* _ABOUT THIS EXERCISE_: Go through the entries one line at a time, and gather every line that has the word "Wealth".

(Stored dataset items)
-- Opening Marker --

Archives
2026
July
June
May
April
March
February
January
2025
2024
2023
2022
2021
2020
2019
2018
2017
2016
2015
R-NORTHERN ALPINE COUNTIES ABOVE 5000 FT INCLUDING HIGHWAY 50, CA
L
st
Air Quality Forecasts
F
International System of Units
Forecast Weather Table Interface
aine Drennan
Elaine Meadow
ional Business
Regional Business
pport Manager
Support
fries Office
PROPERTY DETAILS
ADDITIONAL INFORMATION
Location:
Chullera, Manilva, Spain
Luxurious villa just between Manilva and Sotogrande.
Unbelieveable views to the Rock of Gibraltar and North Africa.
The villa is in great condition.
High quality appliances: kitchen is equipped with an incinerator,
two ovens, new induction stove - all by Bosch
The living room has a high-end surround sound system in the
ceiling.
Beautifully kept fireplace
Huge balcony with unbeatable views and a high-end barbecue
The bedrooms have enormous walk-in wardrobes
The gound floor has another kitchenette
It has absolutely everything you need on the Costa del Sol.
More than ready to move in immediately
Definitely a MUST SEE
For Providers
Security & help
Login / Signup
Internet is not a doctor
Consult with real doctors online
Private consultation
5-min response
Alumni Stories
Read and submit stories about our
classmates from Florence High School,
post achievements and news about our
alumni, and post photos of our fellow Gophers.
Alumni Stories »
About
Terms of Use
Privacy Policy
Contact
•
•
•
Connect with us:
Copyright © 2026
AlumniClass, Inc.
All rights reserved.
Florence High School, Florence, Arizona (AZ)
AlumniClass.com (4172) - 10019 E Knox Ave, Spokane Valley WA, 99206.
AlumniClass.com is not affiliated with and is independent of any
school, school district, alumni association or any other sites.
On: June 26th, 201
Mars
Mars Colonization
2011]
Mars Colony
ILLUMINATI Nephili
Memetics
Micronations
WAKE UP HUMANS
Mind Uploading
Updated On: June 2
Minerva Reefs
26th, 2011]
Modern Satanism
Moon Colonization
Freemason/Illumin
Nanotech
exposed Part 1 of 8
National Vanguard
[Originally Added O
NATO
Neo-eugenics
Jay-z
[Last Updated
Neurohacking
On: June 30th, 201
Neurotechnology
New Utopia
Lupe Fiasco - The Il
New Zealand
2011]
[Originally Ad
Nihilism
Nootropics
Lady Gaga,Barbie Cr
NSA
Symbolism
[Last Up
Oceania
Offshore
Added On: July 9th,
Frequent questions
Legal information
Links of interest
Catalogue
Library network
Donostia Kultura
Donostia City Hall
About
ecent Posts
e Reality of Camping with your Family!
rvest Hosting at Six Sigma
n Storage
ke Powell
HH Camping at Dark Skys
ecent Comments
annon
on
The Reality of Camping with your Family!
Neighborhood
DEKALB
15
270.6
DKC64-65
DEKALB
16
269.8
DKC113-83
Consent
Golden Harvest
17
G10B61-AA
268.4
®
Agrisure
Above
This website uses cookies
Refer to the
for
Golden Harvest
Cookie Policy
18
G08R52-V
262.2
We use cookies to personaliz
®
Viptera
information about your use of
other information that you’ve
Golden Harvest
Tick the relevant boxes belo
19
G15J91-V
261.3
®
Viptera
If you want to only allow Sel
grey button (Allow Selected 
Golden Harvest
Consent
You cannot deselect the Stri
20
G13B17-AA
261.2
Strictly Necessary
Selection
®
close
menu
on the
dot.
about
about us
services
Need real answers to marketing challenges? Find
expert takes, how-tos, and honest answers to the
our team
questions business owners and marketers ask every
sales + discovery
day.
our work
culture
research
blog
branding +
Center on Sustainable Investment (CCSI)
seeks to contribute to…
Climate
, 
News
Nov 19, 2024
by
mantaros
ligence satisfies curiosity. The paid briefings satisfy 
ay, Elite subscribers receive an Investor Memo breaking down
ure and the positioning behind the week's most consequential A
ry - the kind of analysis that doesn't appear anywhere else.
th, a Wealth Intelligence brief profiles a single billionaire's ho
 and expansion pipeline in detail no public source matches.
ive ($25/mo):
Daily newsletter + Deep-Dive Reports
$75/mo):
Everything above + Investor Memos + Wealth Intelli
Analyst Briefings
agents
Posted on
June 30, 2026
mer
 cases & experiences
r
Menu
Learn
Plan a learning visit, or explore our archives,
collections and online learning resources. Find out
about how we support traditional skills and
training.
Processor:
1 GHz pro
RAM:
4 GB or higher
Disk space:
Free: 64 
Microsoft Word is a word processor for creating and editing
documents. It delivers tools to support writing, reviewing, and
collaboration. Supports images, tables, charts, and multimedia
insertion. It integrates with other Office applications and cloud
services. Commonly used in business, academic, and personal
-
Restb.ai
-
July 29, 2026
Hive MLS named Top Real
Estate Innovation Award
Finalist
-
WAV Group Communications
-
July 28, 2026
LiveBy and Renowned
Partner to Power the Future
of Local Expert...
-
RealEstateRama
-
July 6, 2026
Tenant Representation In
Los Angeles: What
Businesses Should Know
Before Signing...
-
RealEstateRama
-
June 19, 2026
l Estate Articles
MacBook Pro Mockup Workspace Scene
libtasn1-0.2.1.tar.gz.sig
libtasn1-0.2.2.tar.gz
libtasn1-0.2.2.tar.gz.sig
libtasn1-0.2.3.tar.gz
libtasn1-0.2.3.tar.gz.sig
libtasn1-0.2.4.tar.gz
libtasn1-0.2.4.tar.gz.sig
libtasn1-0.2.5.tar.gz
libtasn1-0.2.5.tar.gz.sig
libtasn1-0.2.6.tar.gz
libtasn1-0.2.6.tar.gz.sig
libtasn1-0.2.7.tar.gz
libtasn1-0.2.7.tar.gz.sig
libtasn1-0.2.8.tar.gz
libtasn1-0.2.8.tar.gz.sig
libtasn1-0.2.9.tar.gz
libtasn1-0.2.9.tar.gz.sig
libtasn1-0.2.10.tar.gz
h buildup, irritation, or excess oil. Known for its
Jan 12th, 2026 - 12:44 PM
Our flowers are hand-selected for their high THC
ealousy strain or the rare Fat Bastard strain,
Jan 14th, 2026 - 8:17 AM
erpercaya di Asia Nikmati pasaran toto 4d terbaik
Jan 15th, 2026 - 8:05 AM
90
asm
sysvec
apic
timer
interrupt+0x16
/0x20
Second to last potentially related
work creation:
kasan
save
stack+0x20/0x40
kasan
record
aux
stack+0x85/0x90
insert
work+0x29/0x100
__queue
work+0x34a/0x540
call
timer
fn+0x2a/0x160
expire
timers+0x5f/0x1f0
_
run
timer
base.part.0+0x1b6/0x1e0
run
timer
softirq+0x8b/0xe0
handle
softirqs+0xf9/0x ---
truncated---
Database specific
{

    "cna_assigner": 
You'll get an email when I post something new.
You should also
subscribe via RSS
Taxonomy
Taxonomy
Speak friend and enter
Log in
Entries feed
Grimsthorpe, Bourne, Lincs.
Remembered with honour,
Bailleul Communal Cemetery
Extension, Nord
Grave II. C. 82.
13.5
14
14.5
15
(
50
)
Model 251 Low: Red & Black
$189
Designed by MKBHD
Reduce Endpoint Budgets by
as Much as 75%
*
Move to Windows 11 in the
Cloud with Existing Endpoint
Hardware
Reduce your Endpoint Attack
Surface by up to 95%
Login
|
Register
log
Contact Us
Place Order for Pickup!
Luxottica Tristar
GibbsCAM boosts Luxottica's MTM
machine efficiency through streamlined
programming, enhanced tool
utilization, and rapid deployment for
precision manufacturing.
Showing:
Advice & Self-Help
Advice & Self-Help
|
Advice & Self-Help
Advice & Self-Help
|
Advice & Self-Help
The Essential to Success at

-- Closing Marker --

* _SOLUTION FOR THIS TASK_:
th, a Wealth Intelligence brief profiles a single billionaire's ho
Everything above + Investor Memos + Wealth Intelli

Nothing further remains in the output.